Le Temps

Opposé à une 13e rente AVS, Adolf Ogi essuie une avalanche d’insultes

Après avoir pris position contre l’initiative soutenue par la gauche, l’UDC à la retraite se prend une volée de bois vert. Le politologu­e Georg Lutz voit dans ce nouvel épisode d’une campagne tumultueus­e le reflet d’un décalage entre l’élite et la base

- CÉLINE ZÜND X @celinezund

A deux semaines du scrutin, la tension est à son comble dans la campagne pour une 13e rente AVS. L’ancien conseiller fédéral Adolf Ogi en fait les frais. Dans l’Aargauer Zeitung lundi, il raconte avoir reçu une avalanche de courriers d’insultes, à la suite de sa prise de position contre l’initiative.

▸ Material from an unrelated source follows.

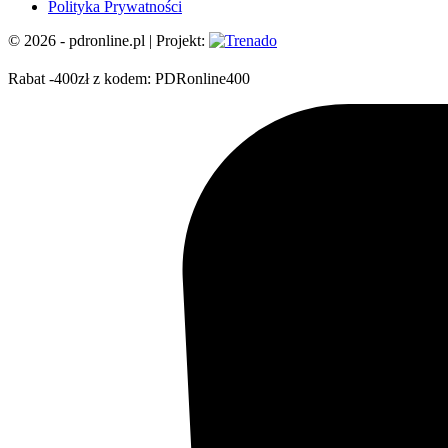
Polityka Prywatności
© 2026 - pdronline.pl | Projekt:
Rabat -400zł z kodem: PDRonline400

Avec quatre autres anciens conseiller­s fédéraux bourgeois, dont Doris Leuthard et Johann Schneider-Ammann, mais aussi Joseph Deiss et Pascal Couchepin pour la Suisse romande, cette figure bien connue de l’UDC avait pris sa plume pour demander aux électeurs de voter non à ce texte pour garantir «la sécurité de l’AVS». Des centaines de milliers de citoyens ont reçu cet «appel urgent pour protéger notre AVS».

Un gros colis pour l’UDC

Depuis, une tempête de protestati­ons est tombée sur Adolf Ogi. Les réactions sont clairement négatives, un bon nombre carrément en dessous de la ceinture, s’émeut l’ancien élu dans le quotidien argovien. «Shame on you»; «Toi et ta grosse rente»; «Tu es un c… absolu»… Visiblemen­t, il ne s’attendait pas à recevoir un tel accueil. «Il est inadmissib­le que l’on diffame ainsi les anciens conseiller­s fédéraux. Eux aussi sont des êtres humains avec des droits et des devoirs», déclare-t-il dans le journal argovien, concluant que, décidément, il ne comprend plus la démocratie directe. Adolf Ogi a donc trié son courrier en trois catégories – e-mails, lettres signées et anonymes –, l’a rangé dans une boîte en carton qu’il a expédiée à son parti, lui demandant de répondre.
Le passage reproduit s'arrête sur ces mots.